» **What to work on**
Transcribe, exactly as they appear, only the lines from the one holding "Image attached. Give" through the end of the entries below.

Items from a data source
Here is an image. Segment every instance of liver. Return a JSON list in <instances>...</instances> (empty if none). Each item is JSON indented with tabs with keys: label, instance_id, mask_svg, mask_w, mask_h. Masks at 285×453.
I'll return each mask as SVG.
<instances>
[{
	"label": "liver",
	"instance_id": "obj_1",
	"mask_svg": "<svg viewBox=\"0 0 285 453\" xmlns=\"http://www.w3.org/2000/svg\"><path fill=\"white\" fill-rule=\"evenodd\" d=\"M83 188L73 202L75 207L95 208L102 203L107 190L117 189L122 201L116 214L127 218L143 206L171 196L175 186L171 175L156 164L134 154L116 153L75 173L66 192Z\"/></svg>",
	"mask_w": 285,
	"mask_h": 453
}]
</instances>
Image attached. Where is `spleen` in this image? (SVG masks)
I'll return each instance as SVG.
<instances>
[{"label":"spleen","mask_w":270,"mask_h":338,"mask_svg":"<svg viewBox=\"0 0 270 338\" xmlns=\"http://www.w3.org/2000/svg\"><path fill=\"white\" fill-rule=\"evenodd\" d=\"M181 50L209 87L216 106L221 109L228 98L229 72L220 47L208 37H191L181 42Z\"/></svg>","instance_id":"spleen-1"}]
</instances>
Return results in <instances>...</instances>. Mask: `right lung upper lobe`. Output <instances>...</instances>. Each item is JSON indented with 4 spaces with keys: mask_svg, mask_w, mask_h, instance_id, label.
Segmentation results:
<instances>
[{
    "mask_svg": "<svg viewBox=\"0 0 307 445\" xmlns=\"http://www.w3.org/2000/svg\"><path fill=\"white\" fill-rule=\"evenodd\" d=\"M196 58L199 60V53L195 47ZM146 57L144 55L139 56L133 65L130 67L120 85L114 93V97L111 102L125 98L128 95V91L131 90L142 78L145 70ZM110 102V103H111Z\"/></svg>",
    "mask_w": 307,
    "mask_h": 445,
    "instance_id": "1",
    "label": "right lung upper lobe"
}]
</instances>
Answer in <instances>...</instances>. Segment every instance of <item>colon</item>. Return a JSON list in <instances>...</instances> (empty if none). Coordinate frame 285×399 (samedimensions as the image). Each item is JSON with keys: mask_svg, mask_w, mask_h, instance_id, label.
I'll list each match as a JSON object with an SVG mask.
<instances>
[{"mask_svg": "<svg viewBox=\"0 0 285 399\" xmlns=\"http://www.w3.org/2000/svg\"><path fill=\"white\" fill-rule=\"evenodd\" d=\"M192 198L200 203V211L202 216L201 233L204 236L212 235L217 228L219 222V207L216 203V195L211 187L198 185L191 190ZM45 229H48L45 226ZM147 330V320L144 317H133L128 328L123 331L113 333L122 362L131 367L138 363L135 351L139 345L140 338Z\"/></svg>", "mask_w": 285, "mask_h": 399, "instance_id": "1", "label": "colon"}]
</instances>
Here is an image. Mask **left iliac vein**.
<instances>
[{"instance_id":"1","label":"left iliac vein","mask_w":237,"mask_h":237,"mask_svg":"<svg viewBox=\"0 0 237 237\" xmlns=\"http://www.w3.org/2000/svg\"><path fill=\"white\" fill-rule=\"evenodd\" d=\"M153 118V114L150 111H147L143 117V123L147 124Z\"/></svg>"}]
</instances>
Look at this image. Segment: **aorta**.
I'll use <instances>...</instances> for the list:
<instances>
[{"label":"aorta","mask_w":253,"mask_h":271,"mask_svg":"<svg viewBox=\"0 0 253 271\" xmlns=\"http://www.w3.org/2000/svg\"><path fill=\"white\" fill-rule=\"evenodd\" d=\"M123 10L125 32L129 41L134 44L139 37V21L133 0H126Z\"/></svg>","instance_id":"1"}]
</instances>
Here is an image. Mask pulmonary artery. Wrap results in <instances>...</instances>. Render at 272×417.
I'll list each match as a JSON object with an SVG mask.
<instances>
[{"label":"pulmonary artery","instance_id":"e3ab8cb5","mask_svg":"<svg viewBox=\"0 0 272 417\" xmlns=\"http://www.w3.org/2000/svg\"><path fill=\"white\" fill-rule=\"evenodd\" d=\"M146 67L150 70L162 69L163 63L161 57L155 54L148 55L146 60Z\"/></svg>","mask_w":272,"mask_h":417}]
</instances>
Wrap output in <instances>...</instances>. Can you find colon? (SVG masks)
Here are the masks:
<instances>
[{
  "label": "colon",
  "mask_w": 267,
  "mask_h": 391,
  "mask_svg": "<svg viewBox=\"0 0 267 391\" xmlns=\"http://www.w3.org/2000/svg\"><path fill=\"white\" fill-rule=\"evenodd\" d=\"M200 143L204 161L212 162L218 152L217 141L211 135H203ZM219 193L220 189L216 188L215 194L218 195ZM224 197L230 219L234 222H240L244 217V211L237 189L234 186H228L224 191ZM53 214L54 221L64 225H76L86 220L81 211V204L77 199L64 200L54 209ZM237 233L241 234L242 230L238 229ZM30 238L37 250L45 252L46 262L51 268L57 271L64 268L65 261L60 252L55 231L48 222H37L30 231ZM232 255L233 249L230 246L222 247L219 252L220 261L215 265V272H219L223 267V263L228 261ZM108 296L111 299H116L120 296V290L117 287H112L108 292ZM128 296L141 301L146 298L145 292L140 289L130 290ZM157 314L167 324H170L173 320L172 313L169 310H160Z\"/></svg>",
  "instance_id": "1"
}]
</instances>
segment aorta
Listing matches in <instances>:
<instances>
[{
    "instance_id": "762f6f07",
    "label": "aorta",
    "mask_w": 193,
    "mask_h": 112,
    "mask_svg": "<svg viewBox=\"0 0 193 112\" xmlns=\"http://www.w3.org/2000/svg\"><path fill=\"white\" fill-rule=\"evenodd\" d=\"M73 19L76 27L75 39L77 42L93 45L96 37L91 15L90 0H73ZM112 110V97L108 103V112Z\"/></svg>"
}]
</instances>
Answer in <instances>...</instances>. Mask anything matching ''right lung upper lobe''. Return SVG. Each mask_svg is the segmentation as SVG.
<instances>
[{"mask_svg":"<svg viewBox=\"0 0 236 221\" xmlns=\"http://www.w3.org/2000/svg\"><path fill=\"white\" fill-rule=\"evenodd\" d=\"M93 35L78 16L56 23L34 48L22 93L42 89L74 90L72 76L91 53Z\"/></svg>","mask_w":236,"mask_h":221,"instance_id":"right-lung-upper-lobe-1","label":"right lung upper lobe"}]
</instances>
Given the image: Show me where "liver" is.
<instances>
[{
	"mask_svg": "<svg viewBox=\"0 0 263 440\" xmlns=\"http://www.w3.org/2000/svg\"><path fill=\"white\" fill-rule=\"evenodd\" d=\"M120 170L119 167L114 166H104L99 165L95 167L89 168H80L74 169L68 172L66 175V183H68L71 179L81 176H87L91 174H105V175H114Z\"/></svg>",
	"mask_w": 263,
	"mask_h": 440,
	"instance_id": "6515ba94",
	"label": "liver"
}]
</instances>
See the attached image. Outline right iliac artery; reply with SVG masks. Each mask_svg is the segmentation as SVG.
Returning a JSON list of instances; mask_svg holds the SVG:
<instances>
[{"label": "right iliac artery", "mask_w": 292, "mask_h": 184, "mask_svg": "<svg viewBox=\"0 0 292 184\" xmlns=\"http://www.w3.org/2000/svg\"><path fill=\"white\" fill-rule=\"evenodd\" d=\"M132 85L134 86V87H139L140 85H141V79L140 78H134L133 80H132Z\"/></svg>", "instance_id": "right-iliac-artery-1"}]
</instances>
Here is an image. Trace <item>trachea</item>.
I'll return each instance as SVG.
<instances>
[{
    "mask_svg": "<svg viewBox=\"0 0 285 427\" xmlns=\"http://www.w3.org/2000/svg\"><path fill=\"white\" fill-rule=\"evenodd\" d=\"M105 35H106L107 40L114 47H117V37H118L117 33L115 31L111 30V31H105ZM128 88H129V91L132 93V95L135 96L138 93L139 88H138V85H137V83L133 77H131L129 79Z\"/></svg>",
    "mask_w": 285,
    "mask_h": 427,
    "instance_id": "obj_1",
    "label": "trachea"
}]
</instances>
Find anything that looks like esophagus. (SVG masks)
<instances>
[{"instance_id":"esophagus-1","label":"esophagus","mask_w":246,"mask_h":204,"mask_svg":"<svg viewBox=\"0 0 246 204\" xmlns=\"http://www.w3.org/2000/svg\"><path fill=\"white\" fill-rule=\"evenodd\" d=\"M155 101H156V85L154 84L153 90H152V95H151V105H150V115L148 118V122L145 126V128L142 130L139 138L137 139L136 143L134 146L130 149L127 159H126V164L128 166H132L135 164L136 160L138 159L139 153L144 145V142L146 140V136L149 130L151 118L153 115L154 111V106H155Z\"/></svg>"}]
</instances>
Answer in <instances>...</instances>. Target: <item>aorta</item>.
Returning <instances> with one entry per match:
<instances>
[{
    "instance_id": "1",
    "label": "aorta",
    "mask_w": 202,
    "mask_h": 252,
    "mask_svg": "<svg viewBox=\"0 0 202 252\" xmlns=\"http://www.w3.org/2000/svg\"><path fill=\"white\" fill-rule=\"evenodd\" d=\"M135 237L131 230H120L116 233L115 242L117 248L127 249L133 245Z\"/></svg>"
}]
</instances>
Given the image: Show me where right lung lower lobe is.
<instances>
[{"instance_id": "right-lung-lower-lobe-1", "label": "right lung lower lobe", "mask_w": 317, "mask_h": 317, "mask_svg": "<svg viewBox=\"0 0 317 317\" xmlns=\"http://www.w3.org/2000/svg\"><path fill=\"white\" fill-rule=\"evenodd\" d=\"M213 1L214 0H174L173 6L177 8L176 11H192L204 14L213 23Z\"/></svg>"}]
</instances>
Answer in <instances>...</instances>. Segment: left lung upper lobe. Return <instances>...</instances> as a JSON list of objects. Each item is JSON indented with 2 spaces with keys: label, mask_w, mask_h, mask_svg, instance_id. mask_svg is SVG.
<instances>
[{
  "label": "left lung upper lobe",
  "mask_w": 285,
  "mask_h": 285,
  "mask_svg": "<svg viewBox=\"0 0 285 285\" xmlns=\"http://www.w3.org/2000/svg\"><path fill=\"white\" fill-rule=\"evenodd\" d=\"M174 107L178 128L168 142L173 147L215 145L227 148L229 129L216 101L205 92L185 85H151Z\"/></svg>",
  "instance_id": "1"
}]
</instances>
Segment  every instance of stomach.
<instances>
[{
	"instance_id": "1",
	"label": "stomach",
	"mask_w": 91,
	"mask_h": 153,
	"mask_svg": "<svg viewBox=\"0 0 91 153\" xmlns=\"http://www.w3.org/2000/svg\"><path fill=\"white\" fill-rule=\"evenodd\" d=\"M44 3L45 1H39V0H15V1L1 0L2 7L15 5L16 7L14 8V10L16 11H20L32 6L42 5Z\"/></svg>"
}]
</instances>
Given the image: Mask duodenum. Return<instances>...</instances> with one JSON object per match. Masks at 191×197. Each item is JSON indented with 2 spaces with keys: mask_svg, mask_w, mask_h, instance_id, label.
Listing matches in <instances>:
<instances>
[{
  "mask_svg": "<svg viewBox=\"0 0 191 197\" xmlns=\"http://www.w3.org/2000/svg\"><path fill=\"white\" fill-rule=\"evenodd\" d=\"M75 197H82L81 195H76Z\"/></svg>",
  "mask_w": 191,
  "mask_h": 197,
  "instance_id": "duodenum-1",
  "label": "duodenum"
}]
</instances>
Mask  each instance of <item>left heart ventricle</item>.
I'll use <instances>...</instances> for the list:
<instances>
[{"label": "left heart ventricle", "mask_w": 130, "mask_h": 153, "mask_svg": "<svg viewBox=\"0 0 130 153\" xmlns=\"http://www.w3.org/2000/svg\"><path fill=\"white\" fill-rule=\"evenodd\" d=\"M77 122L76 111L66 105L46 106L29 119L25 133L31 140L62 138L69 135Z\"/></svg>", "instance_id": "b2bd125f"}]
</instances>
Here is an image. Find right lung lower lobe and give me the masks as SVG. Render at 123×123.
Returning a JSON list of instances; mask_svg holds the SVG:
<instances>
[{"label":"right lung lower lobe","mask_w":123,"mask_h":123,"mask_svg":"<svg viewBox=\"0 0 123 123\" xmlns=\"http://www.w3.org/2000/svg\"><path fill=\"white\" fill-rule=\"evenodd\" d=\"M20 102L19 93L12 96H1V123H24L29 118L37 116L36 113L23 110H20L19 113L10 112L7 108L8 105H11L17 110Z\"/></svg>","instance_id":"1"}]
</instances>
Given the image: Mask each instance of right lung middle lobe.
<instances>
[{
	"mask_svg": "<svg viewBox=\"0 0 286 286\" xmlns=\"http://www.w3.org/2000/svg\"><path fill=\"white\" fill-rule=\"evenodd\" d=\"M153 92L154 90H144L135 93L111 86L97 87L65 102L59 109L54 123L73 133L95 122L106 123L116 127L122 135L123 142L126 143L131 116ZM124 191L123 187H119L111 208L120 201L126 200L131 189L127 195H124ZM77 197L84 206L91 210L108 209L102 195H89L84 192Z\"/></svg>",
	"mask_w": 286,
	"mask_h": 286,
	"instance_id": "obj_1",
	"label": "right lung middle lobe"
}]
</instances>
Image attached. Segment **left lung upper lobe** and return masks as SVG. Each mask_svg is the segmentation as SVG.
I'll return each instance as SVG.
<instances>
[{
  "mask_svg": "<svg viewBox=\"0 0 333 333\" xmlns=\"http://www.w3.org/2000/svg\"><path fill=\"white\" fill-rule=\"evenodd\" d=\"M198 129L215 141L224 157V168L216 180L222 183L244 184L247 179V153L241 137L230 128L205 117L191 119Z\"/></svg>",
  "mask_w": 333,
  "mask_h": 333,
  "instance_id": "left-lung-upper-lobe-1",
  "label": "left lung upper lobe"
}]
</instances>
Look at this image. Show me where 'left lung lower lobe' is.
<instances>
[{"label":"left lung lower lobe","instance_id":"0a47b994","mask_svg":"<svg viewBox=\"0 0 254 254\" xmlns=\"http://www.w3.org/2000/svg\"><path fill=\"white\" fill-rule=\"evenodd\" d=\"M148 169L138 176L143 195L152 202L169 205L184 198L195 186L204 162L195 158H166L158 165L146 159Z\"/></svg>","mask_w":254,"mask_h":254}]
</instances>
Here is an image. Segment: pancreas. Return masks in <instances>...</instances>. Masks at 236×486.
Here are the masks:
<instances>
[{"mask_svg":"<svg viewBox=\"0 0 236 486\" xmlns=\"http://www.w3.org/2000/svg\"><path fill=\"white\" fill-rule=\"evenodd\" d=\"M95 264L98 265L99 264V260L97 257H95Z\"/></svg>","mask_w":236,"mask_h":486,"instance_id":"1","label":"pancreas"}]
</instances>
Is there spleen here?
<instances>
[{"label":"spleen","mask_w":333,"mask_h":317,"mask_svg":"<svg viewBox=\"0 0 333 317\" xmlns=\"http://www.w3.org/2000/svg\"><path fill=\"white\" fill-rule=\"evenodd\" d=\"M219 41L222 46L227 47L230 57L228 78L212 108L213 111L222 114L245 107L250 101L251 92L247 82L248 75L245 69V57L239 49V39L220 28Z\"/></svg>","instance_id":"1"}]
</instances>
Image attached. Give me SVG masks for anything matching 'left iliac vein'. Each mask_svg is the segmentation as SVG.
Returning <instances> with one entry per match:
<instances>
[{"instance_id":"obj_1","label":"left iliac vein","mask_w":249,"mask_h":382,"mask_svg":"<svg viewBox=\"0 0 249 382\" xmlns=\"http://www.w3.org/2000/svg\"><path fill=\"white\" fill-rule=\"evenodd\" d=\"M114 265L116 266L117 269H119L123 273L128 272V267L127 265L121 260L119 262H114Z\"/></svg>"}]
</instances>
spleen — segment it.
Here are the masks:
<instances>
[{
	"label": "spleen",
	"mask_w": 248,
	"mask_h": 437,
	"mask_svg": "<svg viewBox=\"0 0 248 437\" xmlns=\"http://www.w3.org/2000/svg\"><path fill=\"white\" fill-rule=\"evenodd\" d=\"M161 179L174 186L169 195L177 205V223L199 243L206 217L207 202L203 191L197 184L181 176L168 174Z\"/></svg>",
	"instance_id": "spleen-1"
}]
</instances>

» **Exercise output**
Image attached. Give me SVG masks for anything matching 'left iliac vein'. Each mask_svg is the segmentation as SVG.
Returning <instances> with one entry per match:
<instances>
[{"instance_id":"obj_1","label":"left iliac vein","mask_w":249,"mask_h":382,"mask_svg":"<svg viewBox=\"0 0 249 382\" xmlns=\"http://www.w3.org/2000/svg\"><path fill=\"white\" fill-rule=\"evenodd\" d=\"M114 265L116 266L117 269H119L123 273L128 272V267L127 265L121 260L119 262H114Z\"/></svg>"}]
</instances>
spleen — segment it.
Here are the masks:
<instances>
[{
	"label": "spleen",
	"mask_w": 248,
	"mask_h": 437,
	"mask_svg": "<svg viewBox=\"0 0 248 437\" xmlns=\"http://www.w3.org/2000/svg\"><path fill=\"white\" fill-rule=\"evenodd\" d=\"M161 179L174 186L169 195L177 205V223L199 243L206 217L207 202L203 191L197 184L181 176L168 174Z\"/></svg>",
	"instance_id": "spleen-1"
}]
</instances>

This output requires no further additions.